> Task directions: Filter the entries for the string "Além". Copy each line that has it.

> Page-level text extractions:
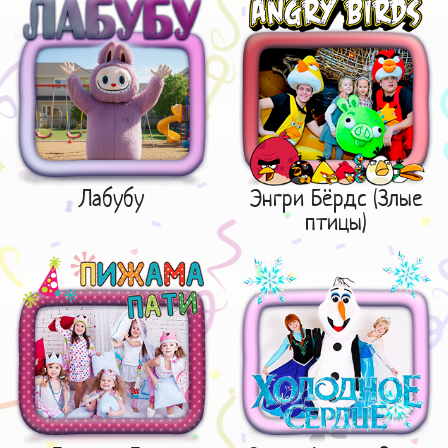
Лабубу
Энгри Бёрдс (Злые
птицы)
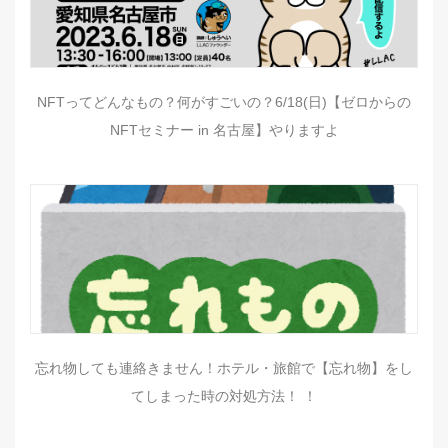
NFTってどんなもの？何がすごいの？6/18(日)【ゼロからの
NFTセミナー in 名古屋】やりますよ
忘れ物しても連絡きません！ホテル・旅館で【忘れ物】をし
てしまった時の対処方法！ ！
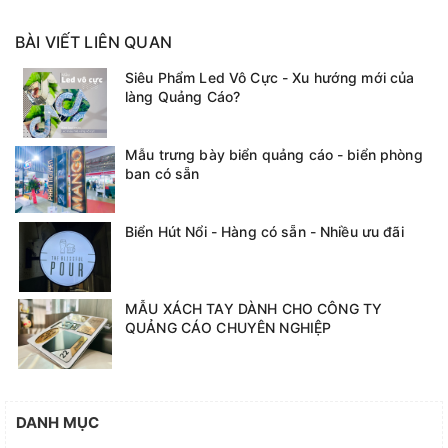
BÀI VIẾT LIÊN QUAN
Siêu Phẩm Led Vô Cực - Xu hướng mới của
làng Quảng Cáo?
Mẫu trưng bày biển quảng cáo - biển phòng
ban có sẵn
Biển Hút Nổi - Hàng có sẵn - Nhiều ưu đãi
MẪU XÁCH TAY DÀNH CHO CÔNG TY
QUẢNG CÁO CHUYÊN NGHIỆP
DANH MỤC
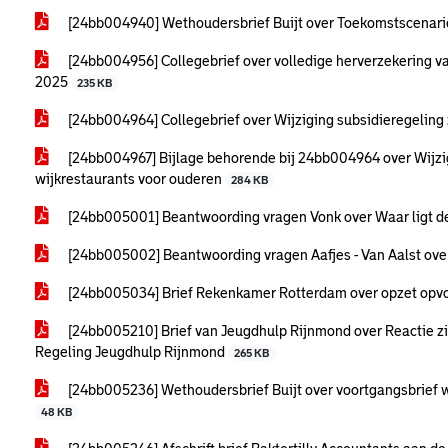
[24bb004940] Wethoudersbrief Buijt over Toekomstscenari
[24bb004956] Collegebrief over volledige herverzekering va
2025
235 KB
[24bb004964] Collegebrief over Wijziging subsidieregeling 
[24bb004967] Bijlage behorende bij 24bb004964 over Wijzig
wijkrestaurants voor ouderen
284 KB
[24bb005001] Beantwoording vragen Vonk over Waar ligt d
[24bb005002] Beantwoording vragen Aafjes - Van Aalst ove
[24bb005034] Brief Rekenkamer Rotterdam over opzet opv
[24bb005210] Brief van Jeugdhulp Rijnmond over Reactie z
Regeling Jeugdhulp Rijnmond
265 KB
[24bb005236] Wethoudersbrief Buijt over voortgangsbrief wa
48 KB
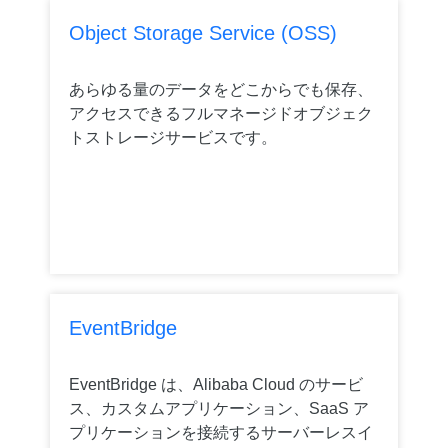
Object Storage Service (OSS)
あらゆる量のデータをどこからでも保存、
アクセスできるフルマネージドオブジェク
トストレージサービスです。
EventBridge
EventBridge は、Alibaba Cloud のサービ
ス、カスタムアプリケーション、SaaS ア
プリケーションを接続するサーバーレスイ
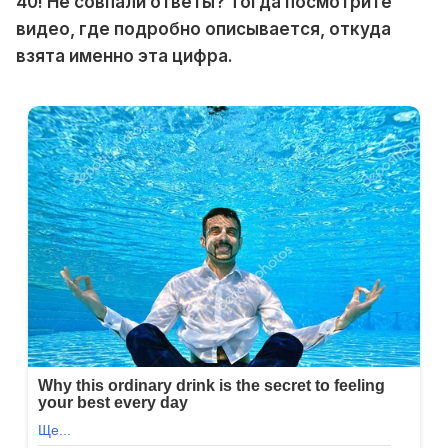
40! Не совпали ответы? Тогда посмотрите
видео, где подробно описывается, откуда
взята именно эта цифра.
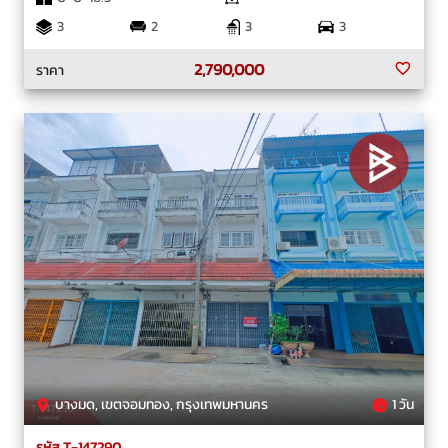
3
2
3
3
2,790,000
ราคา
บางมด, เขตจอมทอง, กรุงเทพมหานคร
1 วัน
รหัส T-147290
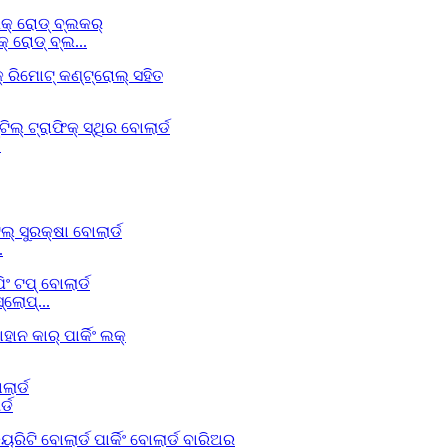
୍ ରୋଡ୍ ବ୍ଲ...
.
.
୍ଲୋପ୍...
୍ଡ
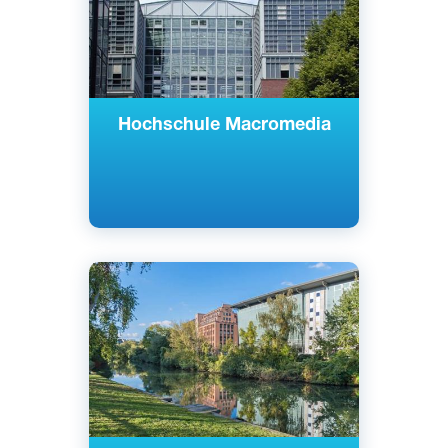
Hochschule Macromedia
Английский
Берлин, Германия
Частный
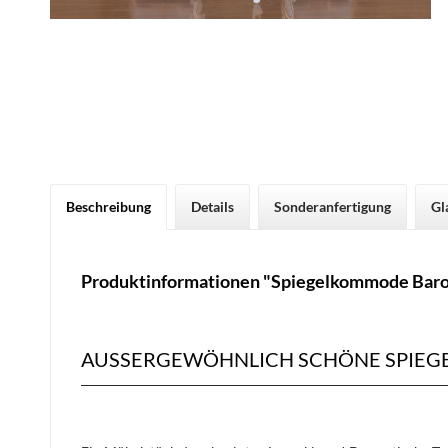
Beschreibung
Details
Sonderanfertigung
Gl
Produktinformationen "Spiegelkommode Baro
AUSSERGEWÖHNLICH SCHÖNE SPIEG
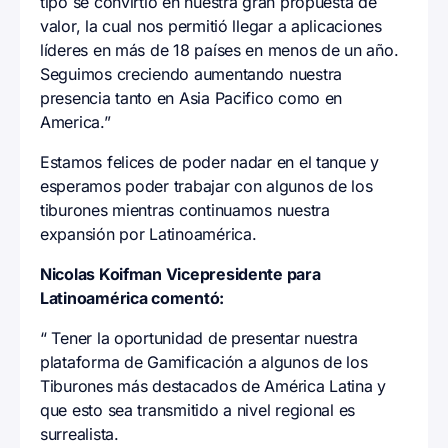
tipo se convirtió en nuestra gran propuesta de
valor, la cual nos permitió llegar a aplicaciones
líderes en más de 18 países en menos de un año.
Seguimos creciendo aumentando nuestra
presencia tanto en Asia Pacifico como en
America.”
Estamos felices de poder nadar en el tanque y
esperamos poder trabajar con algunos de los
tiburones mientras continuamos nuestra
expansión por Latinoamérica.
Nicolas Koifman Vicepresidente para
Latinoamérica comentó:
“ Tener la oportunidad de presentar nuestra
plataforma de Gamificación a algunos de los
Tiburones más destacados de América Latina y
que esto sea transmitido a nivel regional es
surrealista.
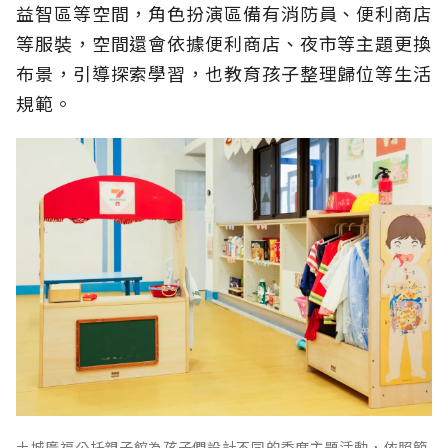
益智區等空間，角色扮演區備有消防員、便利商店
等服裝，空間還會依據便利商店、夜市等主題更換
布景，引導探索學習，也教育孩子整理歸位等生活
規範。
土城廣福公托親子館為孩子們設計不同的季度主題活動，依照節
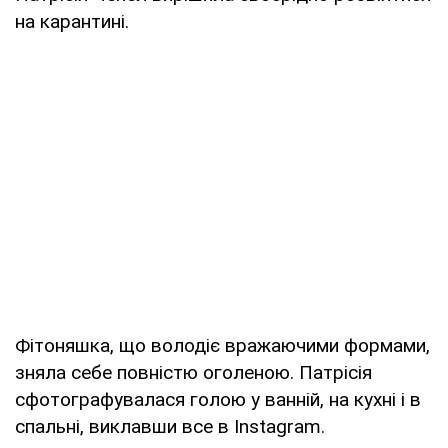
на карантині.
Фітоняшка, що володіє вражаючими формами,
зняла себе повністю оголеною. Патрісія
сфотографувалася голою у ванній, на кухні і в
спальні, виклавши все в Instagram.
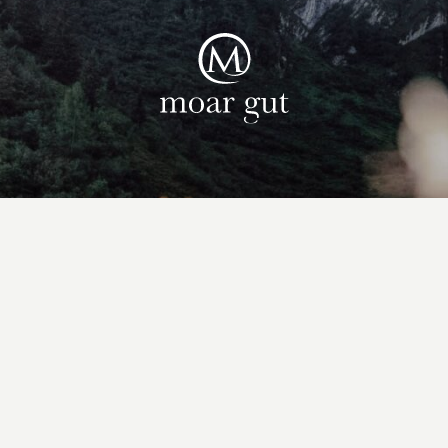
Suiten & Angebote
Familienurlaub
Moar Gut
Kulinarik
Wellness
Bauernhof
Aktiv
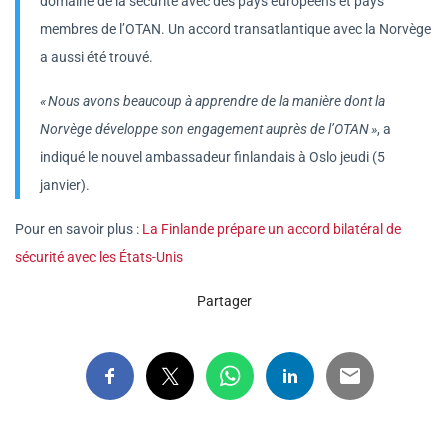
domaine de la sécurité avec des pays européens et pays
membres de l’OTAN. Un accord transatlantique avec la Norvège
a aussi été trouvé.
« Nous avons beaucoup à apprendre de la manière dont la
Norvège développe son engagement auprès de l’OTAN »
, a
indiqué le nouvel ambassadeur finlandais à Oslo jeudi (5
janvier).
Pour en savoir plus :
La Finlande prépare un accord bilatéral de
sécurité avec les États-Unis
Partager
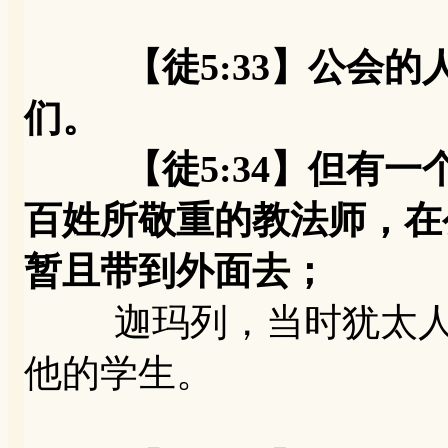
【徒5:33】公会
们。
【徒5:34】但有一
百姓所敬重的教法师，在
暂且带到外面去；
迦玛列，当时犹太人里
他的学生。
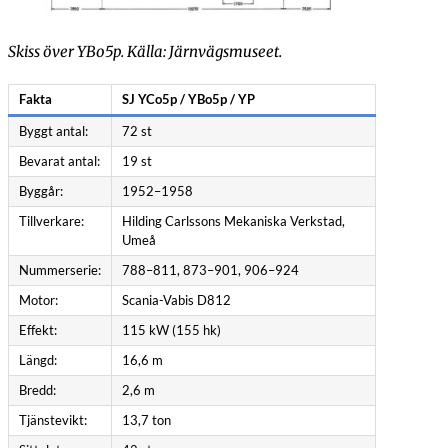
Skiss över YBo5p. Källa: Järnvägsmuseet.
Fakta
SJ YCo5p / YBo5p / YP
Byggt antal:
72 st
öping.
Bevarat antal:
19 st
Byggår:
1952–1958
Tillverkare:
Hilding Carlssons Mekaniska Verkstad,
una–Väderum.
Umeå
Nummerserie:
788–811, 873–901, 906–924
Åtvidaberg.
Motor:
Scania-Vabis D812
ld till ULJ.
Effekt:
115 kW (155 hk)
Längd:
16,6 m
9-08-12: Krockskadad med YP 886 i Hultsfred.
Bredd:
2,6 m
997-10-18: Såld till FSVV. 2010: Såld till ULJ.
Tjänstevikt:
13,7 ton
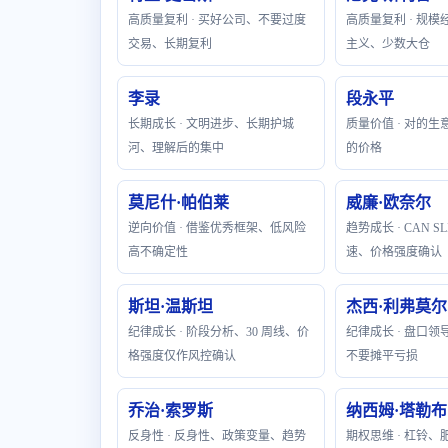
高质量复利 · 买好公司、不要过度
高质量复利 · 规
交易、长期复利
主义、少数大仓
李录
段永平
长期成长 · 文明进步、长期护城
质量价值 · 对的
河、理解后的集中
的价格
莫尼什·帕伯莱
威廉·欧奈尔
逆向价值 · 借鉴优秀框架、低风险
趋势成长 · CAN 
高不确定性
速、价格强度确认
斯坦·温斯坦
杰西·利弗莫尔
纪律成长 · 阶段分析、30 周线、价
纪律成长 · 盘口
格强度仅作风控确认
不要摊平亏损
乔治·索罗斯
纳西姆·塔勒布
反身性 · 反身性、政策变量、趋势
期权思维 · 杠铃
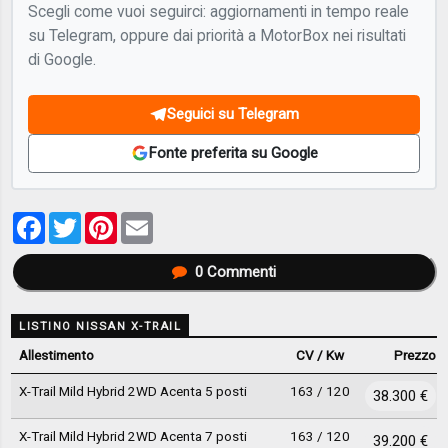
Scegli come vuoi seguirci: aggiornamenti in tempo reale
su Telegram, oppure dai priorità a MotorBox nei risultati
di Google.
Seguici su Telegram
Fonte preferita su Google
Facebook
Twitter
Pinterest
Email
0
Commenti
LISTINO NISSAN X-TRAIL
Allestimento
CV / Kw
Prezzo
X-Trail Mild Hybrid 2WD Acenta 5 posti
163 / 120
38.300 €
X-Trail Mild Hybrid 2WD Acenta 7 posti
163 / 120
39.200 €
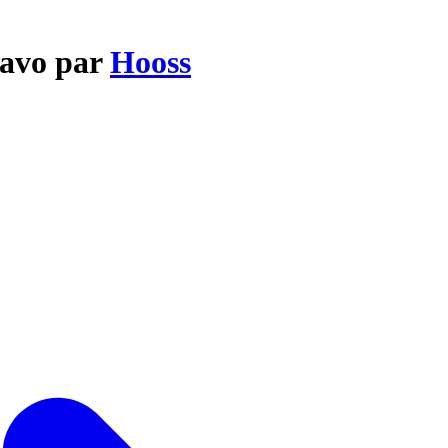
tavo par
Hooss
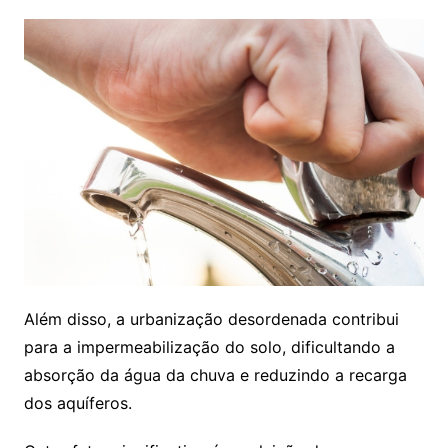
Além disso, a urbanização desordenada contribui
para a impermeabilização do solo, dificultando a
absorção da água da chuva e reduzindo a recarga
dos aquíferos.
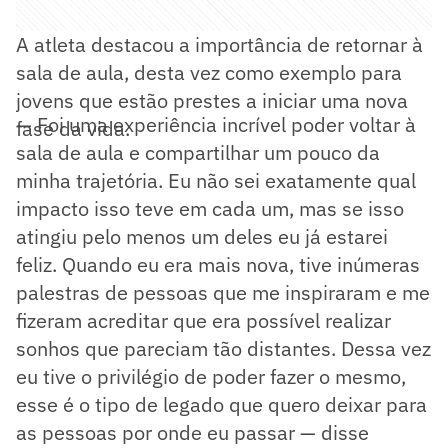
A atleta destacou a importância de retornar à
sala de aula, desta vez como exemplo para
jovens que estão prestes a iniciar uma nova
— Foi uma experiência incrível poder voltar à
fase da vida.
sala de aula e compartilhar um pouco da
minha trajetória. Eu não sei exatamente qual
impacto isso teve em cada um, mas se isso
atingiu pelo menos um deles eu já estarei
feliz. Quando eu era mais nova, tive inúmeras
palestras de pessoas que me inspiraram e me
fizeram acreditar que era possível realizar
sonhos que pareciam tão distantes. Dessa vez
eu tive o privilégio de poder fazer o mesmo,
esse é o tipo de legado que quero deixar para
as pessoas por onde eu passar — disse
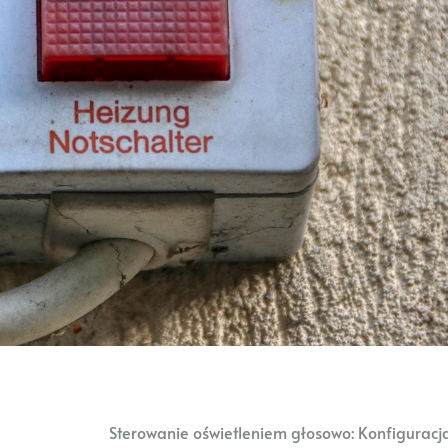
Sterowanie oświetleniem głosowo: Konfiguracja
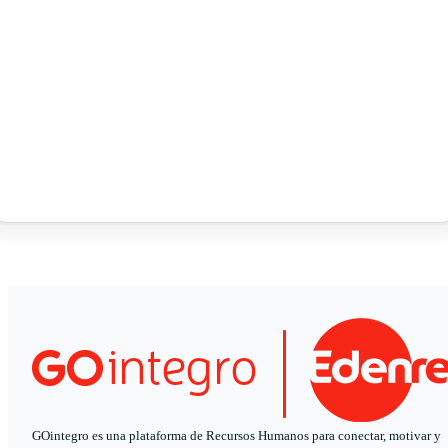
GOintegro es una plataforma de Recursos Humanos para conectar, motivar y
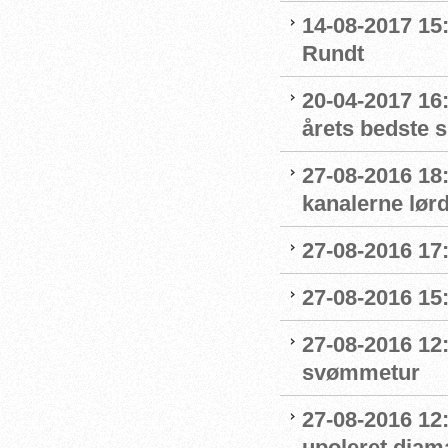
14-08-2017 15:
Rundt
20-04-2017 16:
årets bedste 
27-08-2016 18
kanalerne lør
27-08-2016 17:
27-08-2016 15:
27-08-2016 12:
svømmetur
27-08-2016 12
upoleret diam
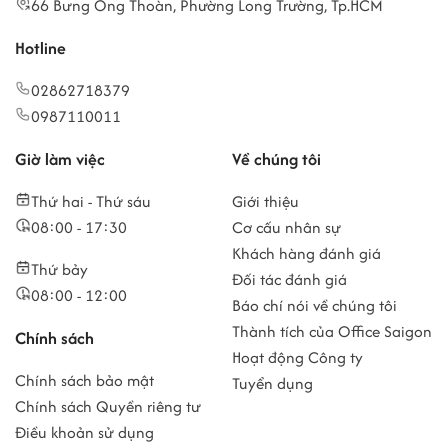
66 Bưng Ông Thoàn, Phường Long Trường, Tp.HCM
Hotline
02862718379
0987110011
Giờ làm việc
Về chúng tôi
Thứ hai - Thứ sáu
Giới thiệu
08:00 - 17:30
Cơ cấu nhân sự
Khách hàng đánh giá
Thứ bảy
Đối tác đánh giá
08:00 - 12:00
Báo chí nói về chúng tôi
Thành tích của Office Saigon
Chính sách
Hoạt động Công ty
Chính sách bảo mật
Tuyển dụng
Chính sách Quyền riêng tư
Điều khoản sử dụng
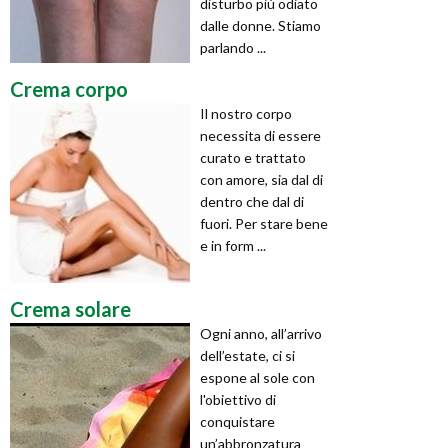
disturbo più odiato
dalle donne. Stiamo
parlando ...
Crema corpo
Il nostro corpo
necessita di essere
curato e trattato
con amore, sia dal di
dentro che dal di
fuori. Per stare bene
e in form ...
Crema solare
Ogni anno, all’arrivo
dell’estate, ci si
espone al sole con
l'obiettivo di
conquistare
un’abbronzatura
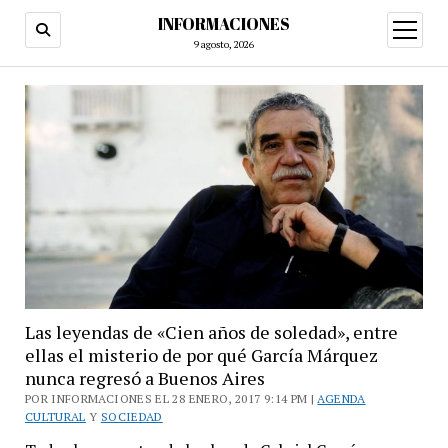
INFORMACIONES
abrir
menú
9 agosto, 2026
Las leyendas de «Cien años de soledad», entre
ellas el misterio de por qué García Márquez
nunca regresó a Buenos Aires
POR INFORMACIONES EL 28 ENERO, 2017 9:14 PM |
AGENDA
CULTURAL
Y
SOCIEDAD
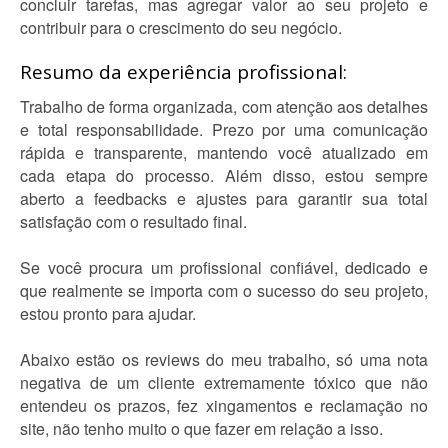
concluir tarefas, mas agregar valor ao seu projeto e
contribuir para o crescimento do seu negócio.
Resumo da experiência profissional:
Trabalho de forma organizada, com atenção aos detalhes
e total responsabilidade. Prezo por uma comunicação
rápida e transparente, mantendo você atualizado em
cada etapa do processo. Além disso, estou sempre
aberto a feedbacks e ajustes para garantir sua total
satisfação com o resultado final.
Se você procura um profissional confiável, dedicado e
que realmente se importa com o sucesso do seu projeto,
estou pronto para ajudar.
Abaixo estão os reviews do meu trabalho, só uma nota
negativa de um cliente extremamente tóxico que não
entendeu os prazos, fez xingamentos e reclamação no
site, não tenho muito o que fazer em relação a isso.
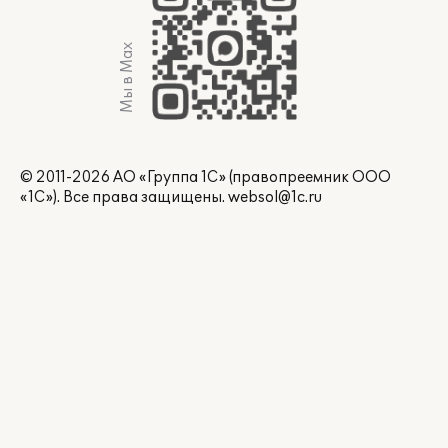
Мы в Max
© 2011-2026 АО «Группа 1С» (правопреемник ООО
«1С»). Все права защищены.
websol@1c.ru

> Answer for the task:
Além disso, a urbanização desordenada contribui
cada etapa do processo. Além disso, estou sempre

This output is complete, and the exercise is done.